Segundo a empresa, a falha afeta apenas ambientes configurados para usar o protocolo legado de troca de chaves IKEv1, com gateways de segurança que aceitam clientes antigos de acesso remoto e não exigem certificado da máquina para as conexões.
Os ataques começaram em 7 de maio e se intensificaram no fim de semana, afetando apenas “algumas dezenas” de organizações em todo o mundo, com pelo menos um incidente ligado à operação de ransomware como serviço (RaaS) Qilin.
A CISA determinou que órgãos do governo dos Estados Unidos protejam suas implantações do Check Point Remote Access VPN e do Mobile Access contra a vulnerabilidade, já adicionada ao catálogo Known Exploited Vulnerabilities (KEV), e estabeleceu prazo até 11 de junho para que as agências civis do Poder Executivo Federal (FCEB) apliquem as medidas exigidas pela Binding Operational Directive 22-01.
“A Check Point Research identificou exploração ativa da
CVE-2026-50751
, uma vulnerabilidade crítica de bypass de autenticação que afeta implantações de Check Point Remote Access VPN e Mobile Access configuradas para usar o protocolo legado de troca de chaves IKEv1”, alertou a empresa.
“Até o momento, a exploração observada ficou restrita a algumas dezenas de organizações-alvo globalmente.
Um caso envolveu atividade confirmada após o comprometimento associada a um afiliado do ransomware Qilin.

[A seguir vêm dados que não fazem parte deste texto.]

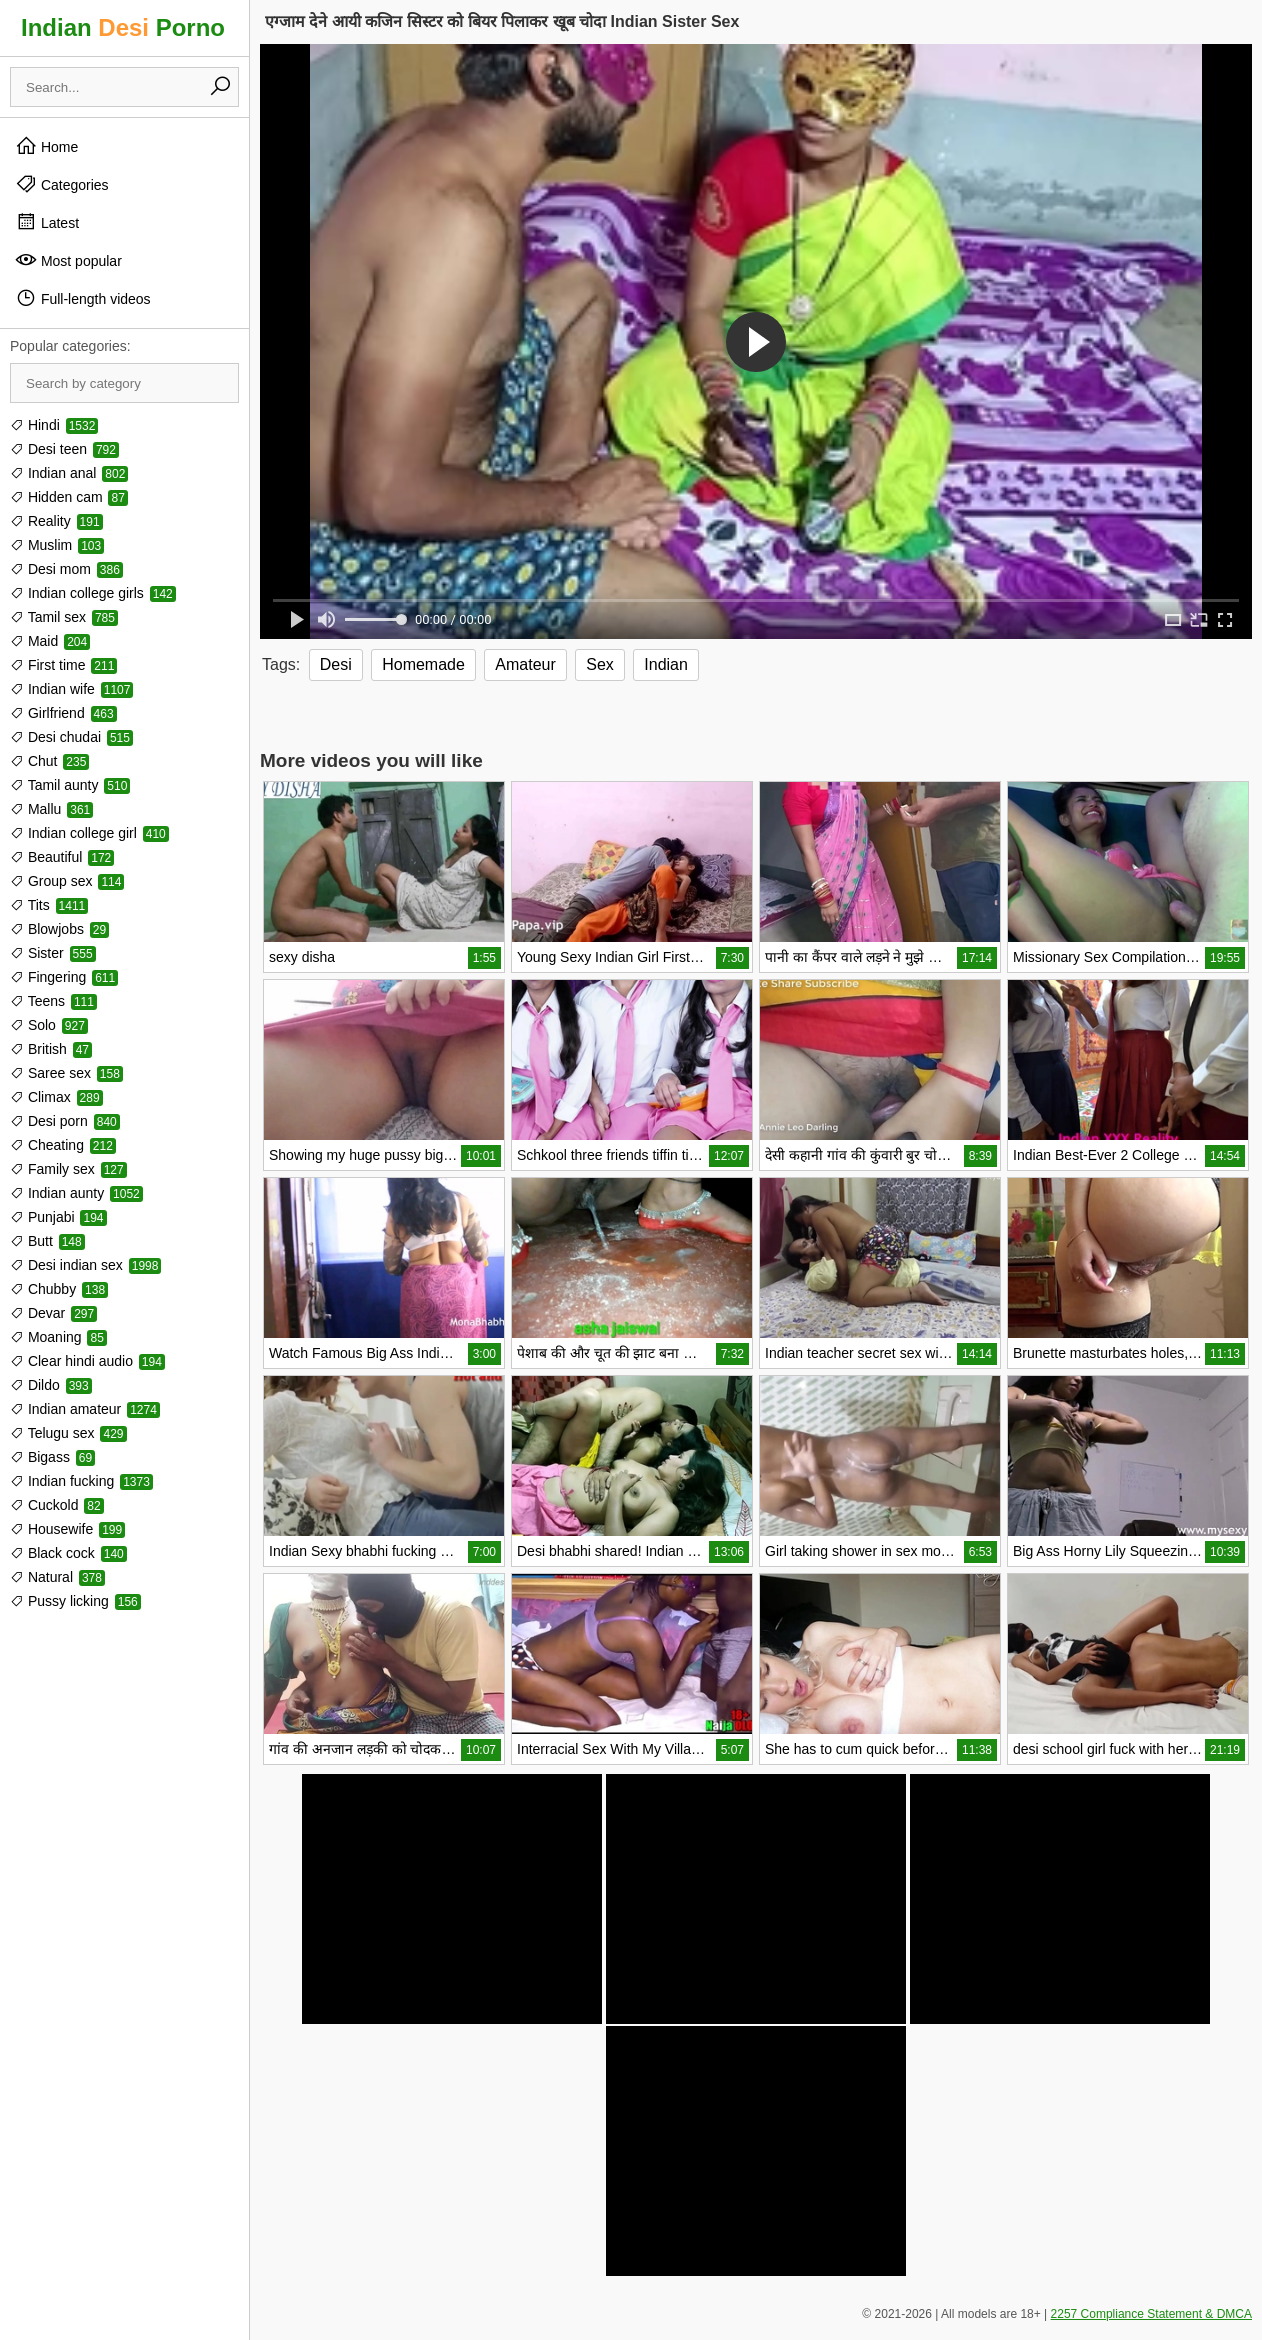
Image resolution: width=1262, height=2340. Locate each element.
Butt (47, 1241)
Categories (62, 184)
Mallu (51, 809)
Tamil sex (64, 617)
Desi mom (66, 569)
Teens (53, 1001)
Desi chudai (71, 737)
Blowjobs (59, 929)
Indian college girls (93, 593)
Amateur (525, 664)
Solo (49, 1025)
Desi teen (64, 449)
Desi (336, 664)
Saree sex (66, 1073)
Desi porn (65, 1121)
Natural (57, 1577)
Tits (49, 905)
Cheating (63, 1145)
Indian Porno (123, 27)
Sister (53, 953)
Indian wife (71, 689)
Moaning (58, 1337)
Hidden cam (69, 497)
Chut (49, 761)
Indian (666, 664)
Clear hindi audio (87, 1361)
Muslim (57, 545)
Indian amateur (85, 1409)
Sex (600, 664)
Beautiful (62, 857)
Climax (56, 1097)
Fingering (64, 977)
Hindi (54, 425)
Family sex (68, 1169)
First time (63, 665)
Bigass (52, 1457)
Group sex (67, 881)
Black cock (68, 1553)
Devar (53, 1313)
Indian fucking (81, 1481)
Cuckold (57, 1505)
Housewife (67, 1529)
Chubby (59, 1289)
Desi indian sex (85, 1265)
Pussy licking (75, 1601)
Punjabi (58, 1217)
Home (46, 146)
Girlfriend (63, 713)
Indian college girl (89, 833)
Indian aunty (76, 1193)
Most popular (68, 260)
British (51, 1049)
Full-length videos (83, 298)
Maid (50, 641)
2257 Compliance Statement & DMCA (1151, 2314)
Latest (47, 222)
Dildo (51, 1385)
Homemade (423, 664)
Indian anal (69, 473)
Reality (56, 521)
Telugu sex (68, 1433)
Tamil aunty (70, 785)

Clientes que usam o protocolo de troca de chaves IKEv1 são fortemente incentivados a aplicar imediatamente as atualizações de segurança disponíveis.”

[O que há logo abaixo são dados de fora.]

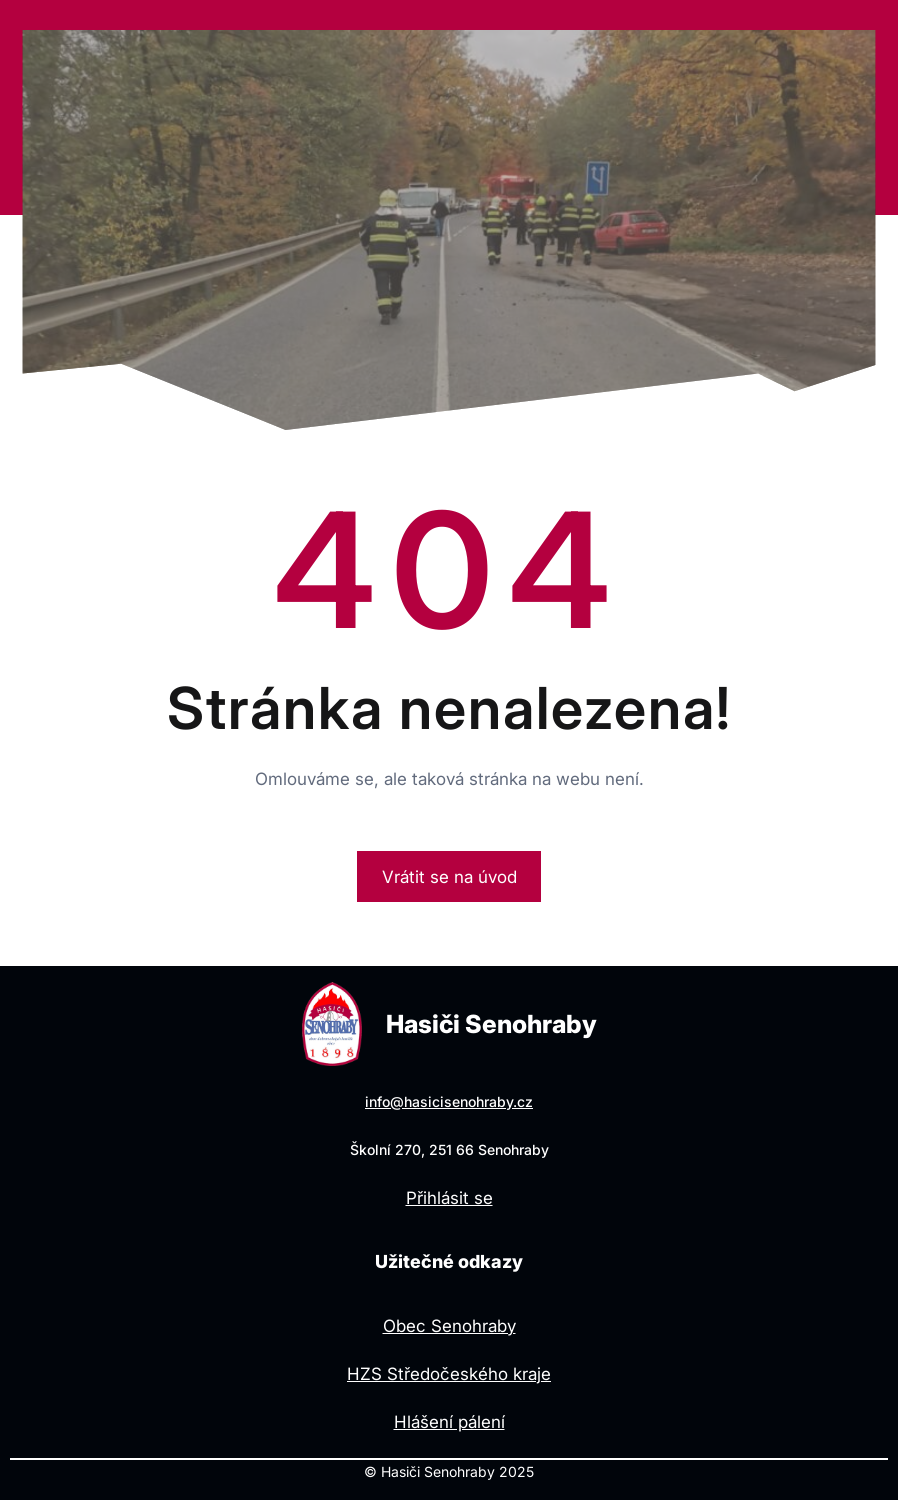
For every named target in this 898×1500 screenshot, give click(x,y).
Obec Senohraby (449, 1326)
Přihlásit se (449, 1198)
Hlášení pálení (449, 1422)
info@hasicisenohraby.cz (449, 1101)
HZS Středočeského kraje (449, 1374)
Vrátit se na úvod (449, 877)
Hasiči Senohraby (491, 1024)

A Check Point também divulgou medidas de mitigação para clientes que não conseguem corrigir imediatamente os sistemas vulneráveis.

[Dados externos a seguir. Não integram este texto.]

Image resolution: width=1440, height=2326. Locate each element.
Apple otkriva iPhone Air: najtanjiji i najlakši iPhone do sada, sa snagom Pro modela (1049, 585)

A orientação inclui remover o suporte ao cliente remoto legado, configurar as propriedades globais de autenticação do Remote Access VPN para aceitar apenas IKEv2, definir a autenticação por certificado da máquina como obrigatória e habilitar o IPS e baixar as assinaturas.
Durante a investigação da falha
CVE-2026-50751
, a Check Point encontrou uma segunda vulnerabilidade, identificada como
CVE-2026-50752
, que afeta a validação de certificados na troca de chaves IKEv1 legada e pode ser explorada em ataques man-in-the-middle contra conexões VPN site-to-site.
Embora a empresa ainda não tenha encontrado evidências de exploração da
CVE-2026-50752
em ambiente real, recomendou que os clientes apliquem as atualizações para reduzir a exposição potencial.
O Qilin surgiu em agosto de 2022 como uma operação de Ransomware-as-a-Service (RaaS) sob o nome “Agenda” e, desde então, reivindicou mais de 400 vítimas em seu site de vazamentos na dark web.
A lista de vítimas do grupo também inclui organizações de grande porte, como a montadora Yangfeng, a Nissan, a cervejaria japonesa Asahi, a editora Lee Enterprises, a prestadora de serviços de patologia Synnovis e a Court Services Victoria, da Austrália.
A CISA observou que esse tipo de vulnerabilidade é um vetor de ataque frequente para agentes cibernéticos maliciosos e representa riscos significativos para o ambiente federal.
“Aplique as mitigações de acordo com as instruções do fornecedor, siga as orientações aplicáveis da BOD 22-01 para serviços de cloud ou interrompa o uso do produto se não houver mitigações disponíveis”, afirmou a agência.
Embora a diretiva operacional vinculante se aplique apenas a órgãos federais dos Estados Unidos, a CISA pediu que todas as equipes de segurança, inclusive as do setor privado, implantem os patches da
CVE-2026-50751
e protejam suas redes o quanto antes.
Há dois anos, a CISA classificou outra vulnerabilidade, a
CVE-2024-24919
, nos Quantum Security Gateways da Check Point, como ativamente explorada por grupos de ransomware, confirmando um relatório do CERT da Orange Cyberdefense que a associava a ataques com o ransomware NailaoLocker.